Plugging into Cloud Environment Locally
Plugging into cloud outputs
As you might have noticed, local setup is mainly focusing on the local execution of the pipeline with the fabricated data. However, we also run our full pipeline on production data in the cloud environment. Our pipeline is orchestrated using Argo Workflows, and may take several hours to complete. Given our current test process, that solely executes end-to-end tests on synthetic data, it is possible that the pipeline runs into an error due to a node handling data edge cases unsuccesfully.
Troubleshooting such issues is tedious, and validating a fix requires the entire pipeline to be re-executed. This is where the --from-env flag comes in.
The figure below visualizes the same pipeline, with the environment distinguishing source/destination systems.
Now imagine that a node in the pipeline fails. Debugging is hard, due to the remote execution environment. The --from-env flag allows for executing a step in the pipeline, in a given environment, while consuming the input datasets from another environment.
In order to run against the cloud environment it's important to set the RUN_NAME variable in the .env file, as this determines the run for which datasets are pulled. You can find the RUN_NAME on the labels of the Argo Workflow.

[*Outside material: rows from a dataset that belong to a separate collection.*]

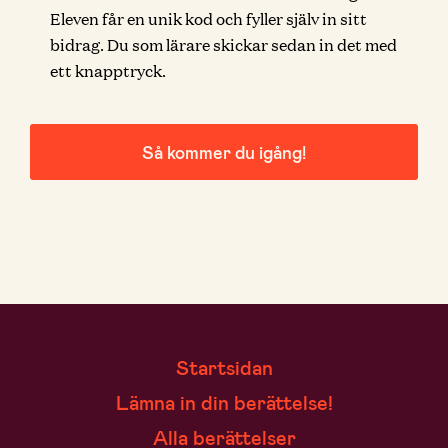
Eleven får en unik kod och fyller själv in sitt
bidrag. Du som lärare skickar sedan in det med
ett knapptryck.
Så kommer du igång!
Startsidan
Lämna in din berättelse!
Alla berättelser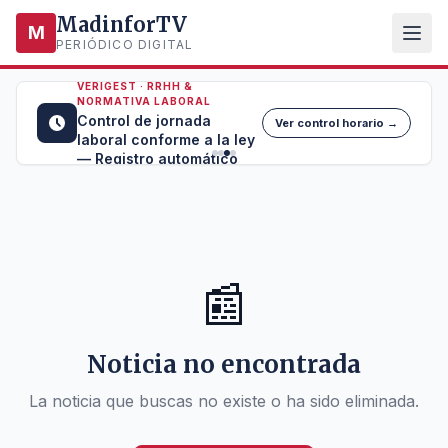
MadinforTV
M
PERIÓDICO DIGITAL
VERIGEST · RRHH &
NORMATIVA LABORAL
Control de jornada
Ver control horario →
laboral conforme a la ley
— Registro automático
📰
Noticia no encontrada
La noticia que buscas no existe o ha sido eliminada.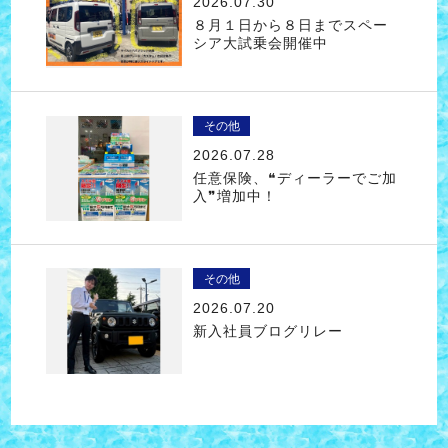
2026.07.30
８月１日から８日までスペー
シア大試乗会開催中
その他
2026.07.28
任意保険、❝ディーラーでご加
入❞増加中！
その他
2026.07.20
新入社員ブログリレー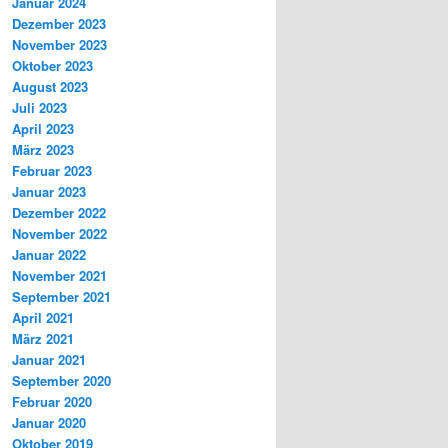
Januar 2024
Dezember 2023
November 2023
Oktober 2023
August 2023
Juli 2023
April 2023
März 2023
Februar 2023
Januar 2023
Dezember 2022
November 2022
Januar 2022
November 2021
September 2021
April 2021
März 2021
Januar 2021
September 2020
Februar 2020
Januar 2020
Oktober 2019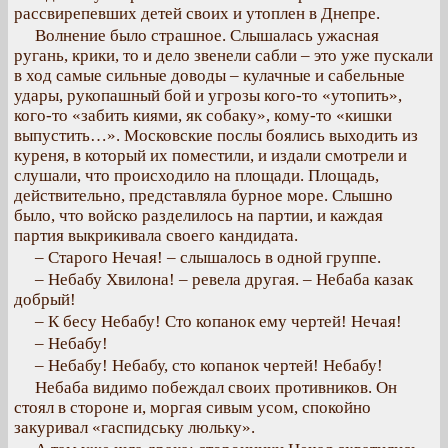
рассвирепевших детей своих и утоплен в Днепре.
Волнение было страшное. Слышалась ужасная
ругань, крики, то и дело звенели сабли – это уже пускали
в ход самые сильные доводы – кулачные и сабельные
удары, рукопашный бой и угрозы кого-то «утопить»,
кого-то «забить киями, як собаку», кому-то «кишки
выпустить…». Московские послы боялись выходить из
куреня, в который их поместили, и издали смотрели и
слушали, что происходило на площади. Площадь,
действительно, представляла бурное море. Слышно
было, что войско разделилось на партии, и каждая
партия выкрикивала своего кандидата.
– Старого Нечая! – слышалось в одной группе.
– Небабу Хвилона! – ревела другая. – Небаба казак
добрый!
– К бесу Небабу! Сто копанок ему чертей! Нечая!
– Небабу!
– Небабу! Небабу, сто копанок чертей! Небабу!
Небаба видимо побеждал своих противников. Он
стоял в стороне и, моргая сивым усом, спокойно
закуривал «гаспидську люльку».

The following command can be used to re-run the node locally, while consuming data from cloud:
# NOTE: You can specify multiple nodes to rerun, using a comma-separated list
kedro run --from-env cloud --nodes preprocessing_node_name
Note
Warning
Make sure to disable port forwarding once you're done and remove the environment variables from the .env file, otherwise this might result in you pushing local runs to our cloud MLFlow instance.
If you wish to pull data from MLFlow it's currently required to setup port-forwarding into the MLFlow tracking container on the cluster. You can do this as follows:
kubectl port-forward -n mlflow svc/mlflow-tracking 5002:80
Next, add the following entry to your .env file.
MLFLOW_ENDPOINT=http://127.0.0.1:5002